Elas é que o não viram.
— Já foi? perguntou Finoca dali a instantes
à amiga.
Alberta voltou a cabeça e percorreu a
loja com os olhos.
— Já foi.
— É capaz de esperar-me na esquina.
— Pois você muda de esquina.
— Como? se não sei se ele desceu ou
subiu?
E depois de alguns momentos de
reflexão:
— Alberta, faz-me este favor!
— Que favor?
— O que lhe pedi há pouco.
— Está tola! Vamos embora...
— O tenente não apareceu hoje?
— Ele não vem às lojas.
— Ah! se ele desse algumas lições ao
meu perseguidor! Vamos, mamãe?
Saíram todos e subiram a rua. Finoca
não se enganara; Macedo estava à esquina da Rua dos Ourives. Disfarçou, mas
fitou logo os olhos nela. Ela não tirou os seus do chão, e foram os de Alberta
que receberam os dele, entre curiosa e piedosa. Macedo agradeceu o favor.
— Nem caso! gemeu ele consigo; a
outra, ao menos, parece ter compaixão de mim.
Seguiu-as, meteu-se no mesmo bonde,
que as levou ao Largo da Lapa, onde se apearam e foram pela Rua das Mangueiras.
Nesta morava Alberta; a outra na dos Barbonos. A amiga ainda lhe deu uma
esmola; a avara Finoca nem voltou a cabeça.
Pobre Macedo! exclamarás tu, ao invés
do título, e realmente, não se dirá que esse rapaz ande no regaço da Fortuna.

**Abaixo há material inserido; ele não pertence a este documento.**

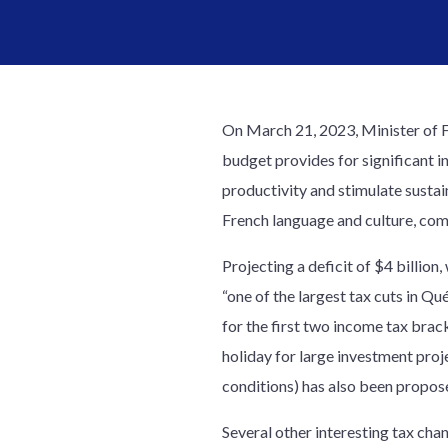
On March 21, 2023, Minister of 
budget provides for significant 
productivity and stimulate susta
French language and culture, co
Projecting a deficit of $4 billion,
“one of the largest tax cuts in Qu
for the first two income tax bra
holiday for large investment proje
conditions) has also been propos
Several other interesting tax ch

Tem um emprego público, qualidade já de si pouco recomendável ao pai de Finoca;
mas, além de ser público, é mal pago. Macedo
faz proezas de economia para ter o seu lenço de seda, roupa à moda, perfumes,
teatro, e, quando há Lyrico, luvas.
Vive em um
quarto de casa
de hóspedes, estreito, sem luz,
com mosquitos e (para que negá-lo?) pulgas. Come mal para vestir bem; e, quanto
aos incômodos da alcova, valem tanto como nada, porque ele ama — não de agora —
tem amado sempre, é a consolação ou compensação das outras faltas. Agora ama a
Finoca, mas de um modo mais veemente que de outras vezes, uma paixão sincera,
não correspondida. Pobre Macedo!
Cinco ou seis semanas depois do
encontro no armarinho, houve um batizado na família de Alberta, o de um
sobrinho desta, filho de um irmão empregado no comércio. O batizado era de
manhã, mas havia baile à noite — e prometia ser de espavento. Finoca mandou
fazer um vestido especial; as valsas e quadrilhas encheram-lhe a cabeça, dois
dias antes do aprazado. Encontrando-se com Alberta, viu-a triste, um pouco
triste. Miranda, o namorado, que era ao mesmo tempo tenente de infantaria,
recebera ordem de ir para S. Paulo.
— Em comissão?
— Não; vai com o batalhão.
— Eu, se fosse ele, fingia-me
constipado, e ia no dia seguinte.
— Mas já foi!
— Quando?
— Ontem de madrugada. Segundo me
disse, de passagem, na véspera, parece que a demora é pequena. Estou pronta a
esperar; mas a questão não é essa.
— Qual é?
— A questão é que ele devia ser
apresentado em casa, no dia do baile, e agora...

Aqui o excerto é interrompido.